He finally arrived to impatient children racing to the door to greet him — partly to express that we missed him, mostly to thank him in advance for the presents. I was ready to eat some candy. Hopefully, he had bought the right ones. But instead of the usual medium-sized paper bag, he was carrying a wooden baseball bat skewering a baseball glove in one hand and a catcher’s mask in the other. Big toys jackpot!

I had seen baseball on TV, even been to a KBO (Korean Baseball Organization) League game (a wild story for another time). One of the annoying ADHD things I did as a kid was trying to get people to play catch with me. Small fruit, rolled-up paper, matchbooks — anything deemed worthy of a sesh.
After messing with the mask (of course) and doing weird kid things with the bat, I tried on the glove. My father told me to use my right hand to squeeze the webbing and catch the ball with both hands. He wasn’t a baseball player at any level. Baseball hadn’t been a priority during his childhood after the Korean Civil War. His parents were preoccupied with playing find-some-food-ball. But his baseball instincts were right.
He threw me a ball in our apartment living room a few times. We had to go outside.

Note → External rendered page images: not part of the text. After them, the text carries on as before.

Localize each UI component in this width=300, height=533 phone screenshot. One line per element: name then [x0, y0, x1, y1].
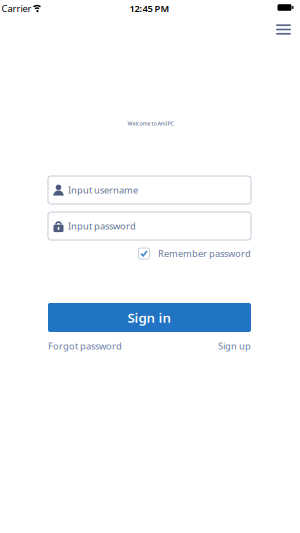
- button[interactable]: Remember password: [48, 247, 251, 260]
- staticText: Welcome to AmIPC: [128, 120, 174, 127]
- staticText: Sign in: [128, 309, 172, 326]
- staticText: Input username: [68, 184, 138, 196]
- staticText: Carrier: [2, 2, 32, 15]
- staticText: Input password: [68, 220, 136, 232]
- button[interactable]: Sign in: [48, 303, 251, 332]
- button[interactable]: Forgot password: [48, 340, 122, 352]
- staticText: Forgot password: [48, 340, 122, 352]
- staticText: 12:45 PM: [130, 2, 170, 15]
- button[interactable]: Input password: [48, 212, 251, 240]
- staticText: Sign up: [218, 340, 251, 352]
- staticText: Remember password: [158, 247, 251, 260]
- button[interactable]: Sign up: [218, 340, 251, 352]
- button[interactable]: Input username: [48, 176, 251, 204]
- button[interactable]: [272, 20, 295, 39]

I don’t remember if the drizzle had stopped, nor if the sun had come out, but what I do remember is my father throwing the ball from 200-plus feet away and me catching the first ball ever thrown to me (using both hands). (There is no evidential record of the distance thrown, so this story will remain 200 feet until disproven.)

A year or so later, my father came home late from work one night, tipsy — a celebratory beer buzz. He announced that we were moving to America. For my sister and me, America was a mythical place where kids could have everything they ever wanted. We knew all about it from watching dubbed episodes of Dukes of Hazzard or Dallas, and reading an old Sears catalog someone had given us. Star Wars toys were on the back cover. The inner back cover had the train set. Flip a few pages left — Barbie. A few more — kitchen playsets.
My father bought me a lot of toys — all the things he didn’t have in his post-war childhood. I loved them all. I was told we would not be taking anything but clothes — not even the trophy I had won for a kindergarten art contest (my proudest accomplishment to date). Not a good day. I did manage to convince them to take my catcher’s mask and glove. The bat did not make the cut. I wore my Korea national team baseball uniform on our flight to America. (I also had really bad pinkeye — another story for another time.)
Fast-forward a year later — I was still adjusting to a new life in Williamsburg, Virginia. McDonald’s was great and bananas were cheap (immigrant Koreans reading this will know), but not speaking the language where you live is a giant pain in the ass, especially when it comes to friendships. It didn’t help that my sister and I were the only Asian kids in the school — nor that we were the only Asians our classmates had ever been exposed to, outside of Sunday morning VHF kung fu movies. Juvenile racism is like adult racism, just less subtle. All Asians were apparently kung fu fighters named “Ching-Chong” who periodically needed to be reminded that their eyes were slanted — in case we forgot. (When sushi started entering America 10 years later, subtlety was obliterated.)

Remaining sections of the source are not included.